Trying too much at once???

I went head-first into a juice fast last week, and all my symptoms got noticably worse. I stopped after five days.

I’m guessing I should look at this in one of two ways:

  1. The significant diet change caused my body to “detox,” thus the worsening of symptoms. In time, things will get better.

or

  1. My (our?) bodies cannot handle changes like that anymore. Heck, even subtle changes are hard to handle. Slow and steady diet/health changes are the only way to go with this. Change too much at once, and things will never get better.

Anyone have any insight? Have you noticed this? I’m wondering if I just need to go through the “detox” to get to the other side, or if that’s a bad idea.

Thanks for the help.

What symptoms got worse when you did your juice fast?

You should try intermittent fasting with a eating window between 4 and 6 hours per period of 24 hours. Never got a worsening of the symptoms period with it and I could see a difference very fast.

Thanks for replying.

I think all my symptoms got worse: vision, dry/itchy skin, tinnitus, brain fog…

I’m not saying it’s because I switched to healthy foods, but because I went from eating poorly to eating well and my body couldn’t handle it.

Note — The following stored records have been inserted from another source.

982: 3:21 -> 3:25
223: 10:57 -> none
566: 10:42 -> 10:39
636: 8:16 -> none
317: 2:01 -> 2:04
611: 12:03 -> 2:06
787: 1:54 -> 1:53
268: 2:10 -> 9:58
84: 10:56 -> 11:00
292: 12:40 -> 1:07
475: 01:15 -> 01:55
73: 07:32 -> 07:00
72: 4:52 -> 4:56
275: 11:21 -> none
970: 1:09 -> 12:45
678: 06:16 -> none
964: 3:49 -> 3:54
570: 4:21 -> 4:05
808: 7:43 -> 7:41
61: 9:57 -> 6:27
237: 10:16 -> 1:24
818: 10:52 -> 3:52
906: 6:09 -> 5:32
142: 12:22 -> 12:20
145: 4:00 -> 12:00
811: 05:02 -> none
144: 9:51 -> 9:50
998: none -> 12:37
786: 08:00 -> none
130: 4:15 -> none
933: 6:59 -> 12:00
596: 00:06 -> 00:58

My ability to handle stress has been demolished because of this. The slightest things get me irritable and quite tired.

I think it was too much stress on my system to make that cosmic shift in what I was eating.

I don’t know; this is all so confusing…

I’ll try what you are suggesting; it should be easier to do.

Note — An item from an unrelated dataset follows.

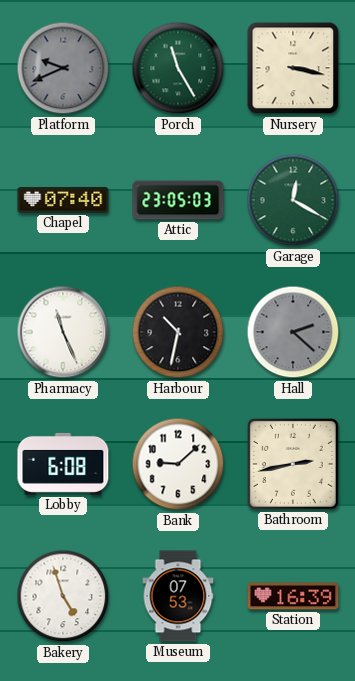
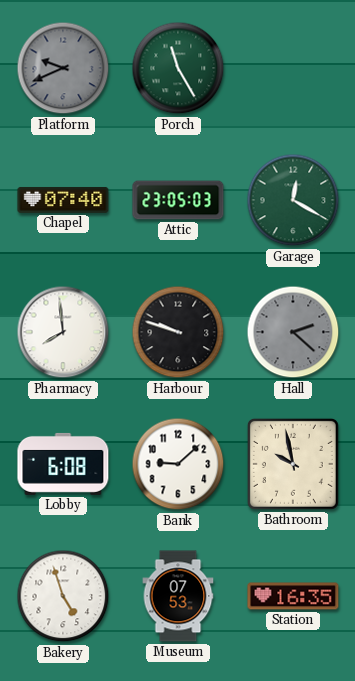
Nursery: 3:17 -> none
Pharmacy: 11:26 -> 7:59
Harbour: 10:32 -> 9:48
Bathroom: 2:43 -> 9:58
Station: 16:39 -> 16:35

I do believe eating well is key to improving.

I know what you mean. I almost always end up in big trouble when I try drugs or supplements.

I don’t think you would get that reaction from intermittent fasting. You don’t necessarily have to eat super healthy while doing it either. At the beginning, I was still eating lots of refined sugar for instance and I still had striking results (I try to limit my sugar consumption now). In the same time, I think it’s hard not to eat more healthy because you’re more aware of the fact that your body needs to be nourished when you have a limited eating window.

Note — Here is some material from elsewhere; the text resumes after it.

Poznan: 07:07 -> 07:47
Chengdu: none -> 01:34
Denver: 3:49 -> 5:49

When I began doing it, it was a bit out of desperation because I was starting a new job and wasn’t sure I was going to be able to cope, and it helped me a lot with the mental sides: anxiety dropped, more mental clarity, less problems speaking, more energy.

The only fact of not eating helped me a lot in the situation. When I started, I would go back to my mental haze and exhaustion right after eating, but after a while, the improvements became permanent and it’s no longer a problem when I eat.

Livingdead,

Let me make sure I have this right.

I choose 4-6 hours, say 10am - 4pm, where I eat. The other hours of the day I only drink water or maybe tea.

I’m guessing this gives the body more focusing power to heal and not digesting food all day.

Is that right?

Thanks,

Matt

That’s right. In my case, I prefer to have the eating window at night to avoid being hungry when I go to sleep.

You can take tea without sugar and milk and anything that doesn’t have calories or contain very low calories, so you could even take a zero calorie soda if you want. I drink a black coffee in the morning and apple cider vinegar twice during the day. Sometimes I take mineral water in the afternoon. It used to be a problem on an empty stomach, but not anymore. Your body gets used to this eating schedule after a while and it gets very easy.

This is one theory explaining the effect of fasting. I’ll put the link of a very interesting documentary in the fasting thread. It says that they made an experiment with rats, giving them a megadose of a chemotherapy drug. One group of rats was fasting, the other was not, and the rats of the latter group died, but the fasting rats survived. So it’s as if the body gets into a protective state while fasting, and it would be something more than just the quantity of energy it can use for healing. When I began doing intermittent fasting, my sleep, that has been terrible for years, became a lot more restful, as if the fasting I was doing during day normalized my sleep. This began the second week, so it’s hard to explain it with the theory of the body having more energy to heal. There must be a regulating effect that comes just with the fact of fasting.

I’m doing this type of diet from about 3 months (excluding week-ends). I call it the “warrior diet”. I have my eating window between 17.00 and 20.00 (21.00 max)

I can see some little improvements, an example is that now I can drink alcohol if I want and after that I have no more acute prostate pains.

Livingdead, how long did you do this type of fasting?

I’ve been doing it since January. I’m doing it every day, but I drink maybe twice a week outside my eating window, so I guess I should say it’s more like five times a week for me as well.